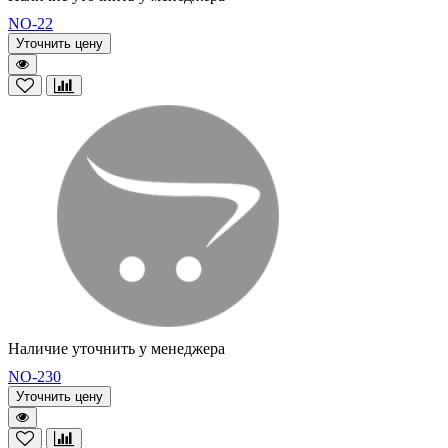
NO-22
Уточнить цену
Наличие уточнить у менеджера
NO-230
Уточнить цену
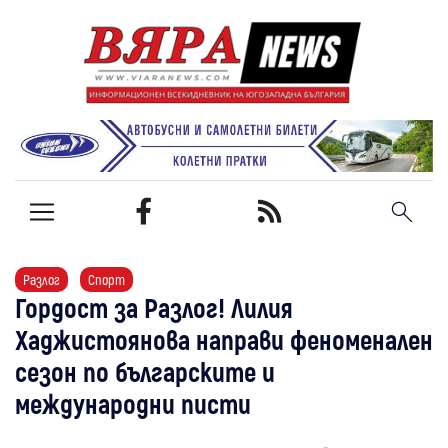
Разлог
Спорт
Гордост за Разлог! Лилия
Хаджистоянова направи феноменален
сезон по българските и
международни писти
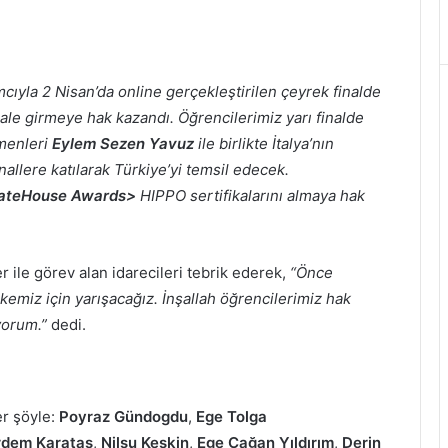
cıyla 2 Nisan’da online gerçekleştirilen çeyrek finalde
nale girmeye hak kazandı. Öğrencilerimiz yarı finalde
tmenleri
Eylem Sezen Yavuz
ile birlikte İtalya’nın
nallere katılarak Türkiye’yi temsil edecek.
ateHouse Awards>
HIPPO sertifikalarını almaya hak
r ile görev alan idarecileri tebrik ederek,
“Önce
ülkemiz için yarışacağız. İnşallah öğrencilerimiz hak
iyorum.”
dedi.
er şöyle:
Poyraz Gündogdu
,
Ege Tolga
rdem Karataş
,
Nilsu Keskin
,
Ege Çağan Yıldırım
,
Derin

TO DO → From the first line to the last, print the records exactly; leave out the pictures.

EXERCISE RESPONSE →
NO-22
Уточнить цену
Наличие уточнить у менеджера
NO-230
Уточнить цену
Разлог
Спорт
Гордост за Разлог! Лилия
Хаджистоянова направи феноменален
сезон по българските и
международни писти
cıyla 2 Nisan’da online gerçekleştirilen çeyrek finalde
nale girmeye hak kazandı. Öğrencilerimiz yarı finalde
tmenleri
Eylem Sezen Yavuz
ile birlikte İtalya’nın
nallere katılarak Türkiye’yi temsil edecek.
ateHouse Awards>
HIPPO sertifikalarını almaya hak
r ile görev alan idarecileri tebrik ederek,
“Önce
ülkemiz için yarışacağız. İnşallah öğrencilerimiz hak
iyorum.”
dedi.
er şöyle:
Poyraz Gündogdu
,
Ege Tolga
rdem Karataş
,
Nilsu Keskin
,
Ege Çağan Yıldırım
,
Derin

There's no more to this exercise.